今回の展示では、静物画を描いた初期の作品から始まり、そこから抽象化と再構成が進んで、ストライプや矩形を描く中期の作品、晩年に描いた単色で塗り込められたように見える作品の3部構成になっている。初期の静物画は、モランディのように壺やコップなどを延々と描いているのだが、それが徐々に画面に並ぶ個数が増え、輪郭が単純化され、パターン化され、ついに抽象画になる、その変化の過程が見えてくるのが面白い。

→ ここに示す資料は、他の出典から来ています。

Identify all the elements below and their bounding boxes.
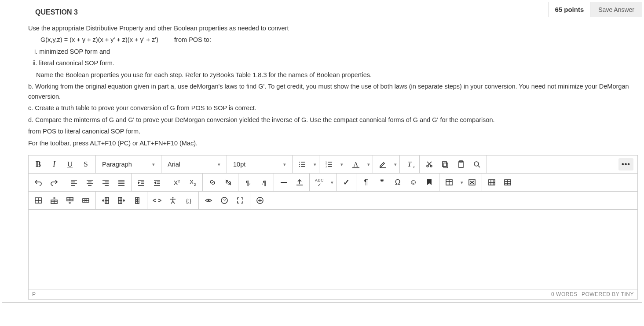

中期以降の抽象画が見てつまらない絵なら、「デッサンの放棄」とか「塗り絵」とか批判されて、おそらくは世に残らないだろうが、山田の絵は違うように見える。図録に掲載された中林和雄氏による解説「山田正亮と絵画」では「デッサンの放棄」と「塗り絵」によってルールが明確になり、内容が充実していく、としている。「色彩の組み合わせの選択」だけでなく、「キャンバスの目の粗密の選択、画面サイズや形状の選択、下地の作り方…」などなど、細かな組み合わせで絵の印象が変わり、それぞれの作品が個性を持つように見える、としている。確かに飽きない。

というわけで、静物画の壺とかコップとかの形が溶けて、ストライプや矩形の抽象画になったあとも、十分に楽しめるのでした。ちなみに、今回の展示にあわせて、X線撮影などで、作品の分析も実施されている。図録には分析結果を修復家の斉藤敦氏が解説していて、キャンバスや木枠の作りから、下地に塗った絵具までが分かっている。この辺も合わせて見てみると面白い。

京都国立近代美術館に巡回するそうで、会期は2017/3/1-4/9とのこと。